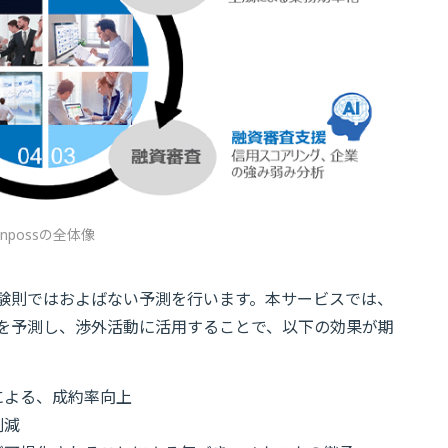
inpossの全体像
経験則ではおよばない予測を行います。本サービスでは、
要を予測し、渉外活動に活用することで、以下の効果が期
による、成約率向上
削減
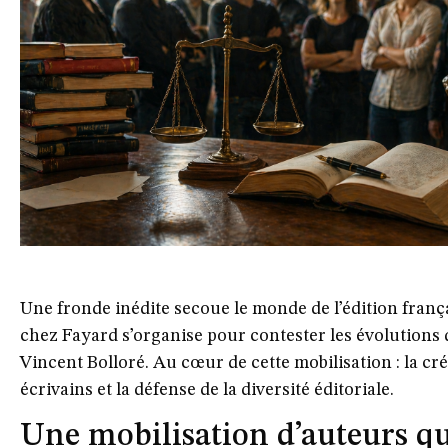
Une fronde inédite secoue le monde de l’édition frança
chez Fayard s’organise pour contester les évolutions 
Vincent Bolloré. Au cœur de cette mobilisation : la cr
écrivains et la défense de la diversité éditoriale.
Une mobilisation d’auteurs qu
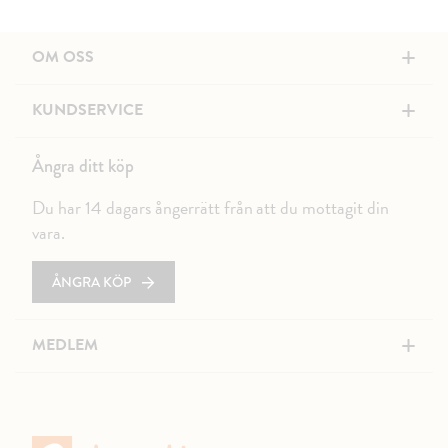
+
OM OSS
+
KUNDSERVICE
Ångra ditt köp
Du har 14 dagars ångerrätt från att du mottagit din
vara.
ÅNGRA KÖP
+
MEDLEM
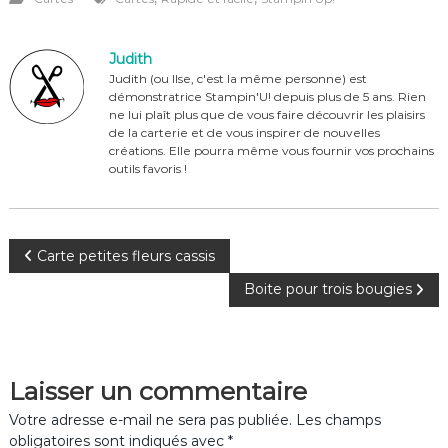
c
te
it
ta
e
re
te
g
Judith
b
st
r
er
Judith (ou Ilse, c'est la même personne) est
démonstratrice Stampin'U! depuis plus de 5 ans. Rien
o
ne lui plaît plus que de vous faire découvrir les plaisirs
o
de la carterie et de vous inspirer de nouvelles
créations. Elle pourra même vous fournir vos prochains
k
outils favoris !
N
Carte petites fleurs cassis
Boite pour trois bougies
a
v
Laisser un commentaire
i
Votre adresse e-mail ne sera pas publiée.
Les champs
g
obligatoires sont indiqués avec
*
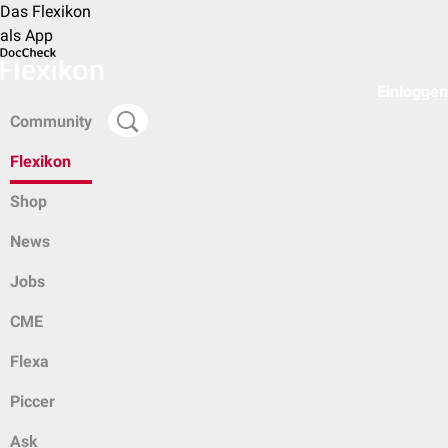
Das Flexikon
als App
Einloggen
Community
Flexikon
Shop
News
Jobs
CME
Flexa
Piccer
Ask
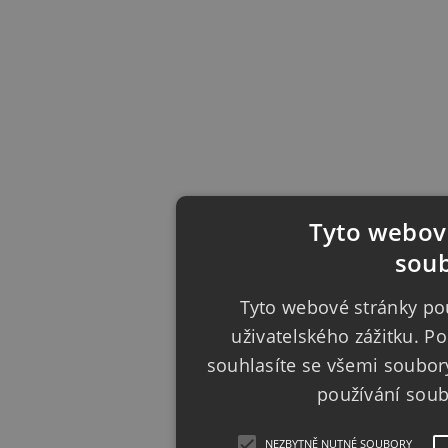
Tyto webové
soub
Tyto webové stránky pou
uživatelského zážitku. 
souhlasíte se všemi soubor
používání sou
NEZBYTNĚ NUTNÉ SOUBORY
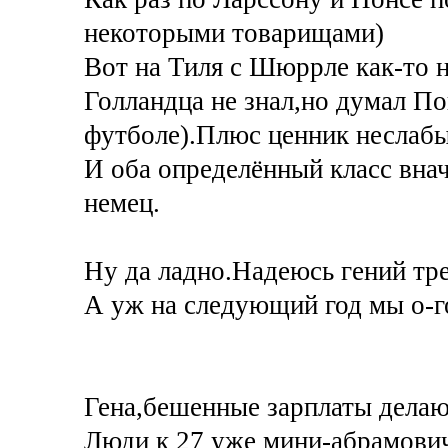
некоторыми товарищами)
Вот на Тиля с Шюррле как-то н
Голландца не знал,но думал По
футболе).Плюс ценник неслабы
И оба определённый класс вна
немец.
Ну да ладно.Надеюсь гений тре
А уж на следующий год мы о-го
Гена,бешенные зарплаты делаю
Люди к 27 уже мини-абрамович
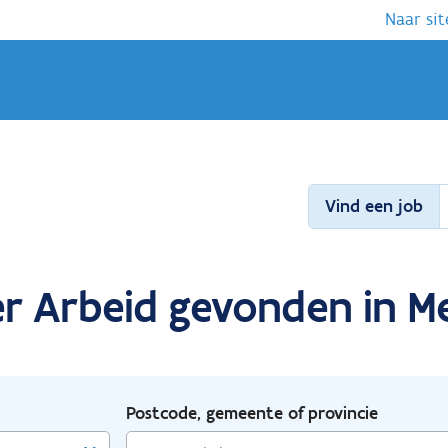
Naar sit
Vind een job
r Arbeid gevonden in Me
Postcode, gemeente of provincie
================================
◆ **Required action**
Scan the records above for the word "Tyto" and return every line where it occurs.

◆ **Response**
Tyto webové
Tyto webové stránky pou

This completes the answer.